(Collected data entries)

........

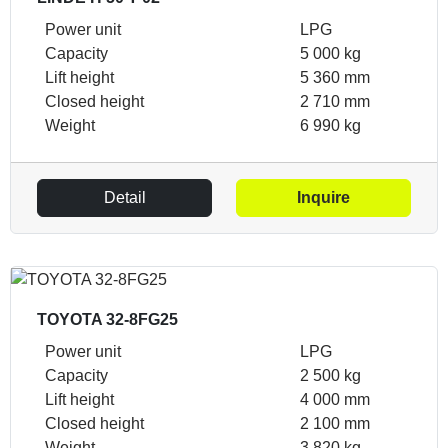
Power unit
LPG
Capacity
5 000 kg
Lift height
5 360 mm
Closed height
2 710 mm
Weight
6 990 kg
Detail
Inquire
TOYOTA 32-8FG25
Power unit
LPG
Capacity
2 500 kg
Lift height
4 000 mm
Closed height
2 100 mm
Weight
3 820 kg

........

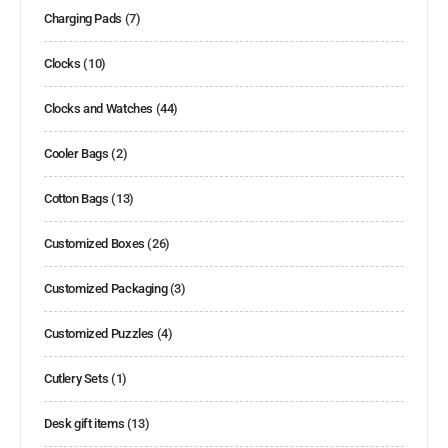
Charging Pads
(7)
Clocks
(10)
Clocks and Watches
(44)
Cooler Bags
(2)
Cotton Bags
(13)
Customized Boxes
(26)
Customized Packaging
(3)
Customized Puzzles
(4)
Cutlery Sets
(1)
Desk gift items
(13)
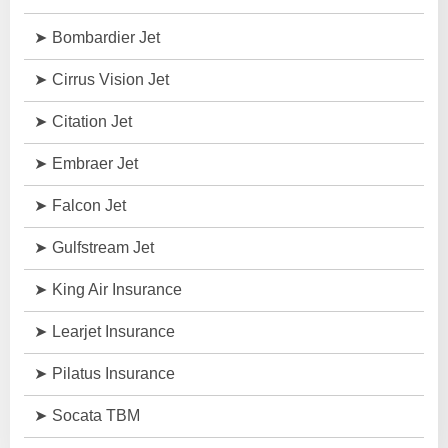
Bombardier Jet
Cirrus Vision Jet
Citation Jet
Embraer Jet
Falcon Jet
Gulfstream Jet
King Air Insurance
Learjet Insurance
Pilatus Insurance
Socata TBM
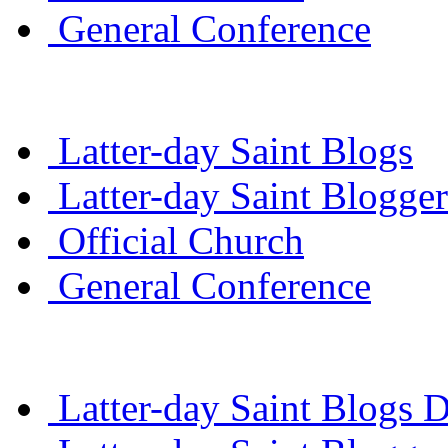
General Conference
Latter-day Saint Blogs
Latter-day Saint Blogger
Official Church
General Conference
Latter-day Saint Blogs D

........

**Description of the task:** Return all lines from the data that include the string "Latter".

**Your response:**
Latter-day Saint Blogs
Latter-day Saint Blogger
Latter-day Saint Blogs D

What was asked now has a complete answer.